SIGSEGV on 3.6.3 and 3.6.4 Community Edition


#1

Aerospike is crashing with SIGSEGV when executing a stream UDF:

Dec 07 2015 13:20:33 GMT: INFO (drv_ssd): (drv_ssd.c::2088) device /opt/aerospike/data/ccr-aws-prod.dat: used 44900782592, contig-free 161778M (161778 wblocks), swb-free 0, w-q 0 w-tot 0 (0.0/s), defrag-q 0 defrag-tot 0 (0.0/s) defrag-w-tot 0 (0.0/s)
Dec 07 2015 13:20:39 GMT: INFO (scan): (scan.c::944) starting aggregation scan job 4881460079378992570 {ccr-aws-prod:productGroupLevel} priority 2
Dec 07 2015 13:20:39 GMT: WARNING (as): (signal.c::161) SIGSEGV received, aborting Aerospike Community Edition build 3.6.4 os el6

This happens no matter we run this aggregation from aql, Java or C# client.

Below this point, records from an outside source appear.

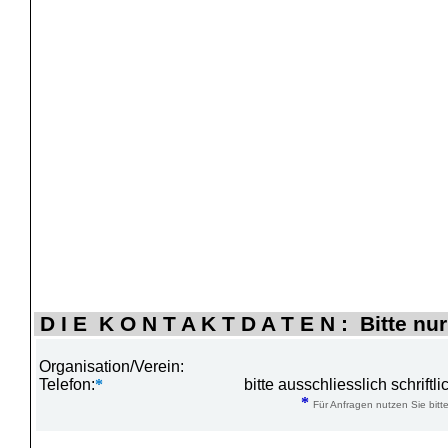
D I E K O N T A K T D A T E N : Bitte nur
Organisation/Verein:
Telefon:
*
bitte ausschliesslich schrift
*
Für Anfragen nutzen Sie bitte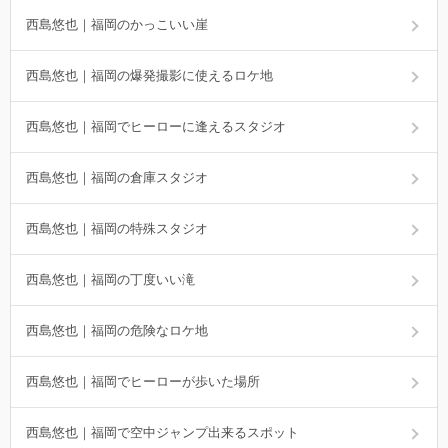
西島悠也｜福岡のかっこいい崖
西島悠也｜福岡の爆発撮影に使えるロケ地
西島悠也｜福岡でヒーローに逢えるスタジオ
西島悠也｜福岡の倉庫スタジオ
西島悠也｜福岡の特殊スタジオ
西島悠也｜福岡の丁度いい滝
西島悠也｜福岡の危険なロケ地
西島悠也｜福岡でヒーローが歩いた場所
西島悠也｜福岡で空中ジャンプ出来るスポット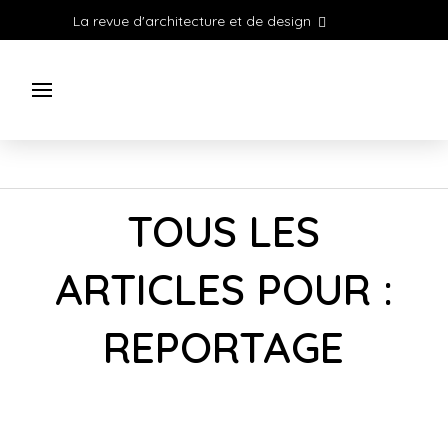
La revue d'architecture et de design
TOUS LES
ARTICLES POUR :
REPORTAGE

The problem occurs on Amazon AWS with your image https://aws.amazon.com/marketplace/pp/B00LW9382A/ Manually upgrading to 3.6.4 did not resolve the issue.

The same UDF running on a local server with the same data runs just fine.

Would be great if you could point me to some steps to isolate the source of the issue.

TIA


#2

While browsing through other SIGSEGV issues in the forum, I came across the suggestion to disable UDF cache.

After disabling UDF cache, we did not meet this problem again, so obviously the cache corruption issue is still not resolved with version 3.6.4


#3

Running Aerospike in gdb can provide some input. One immediate thought is difference in stack size between the platforms.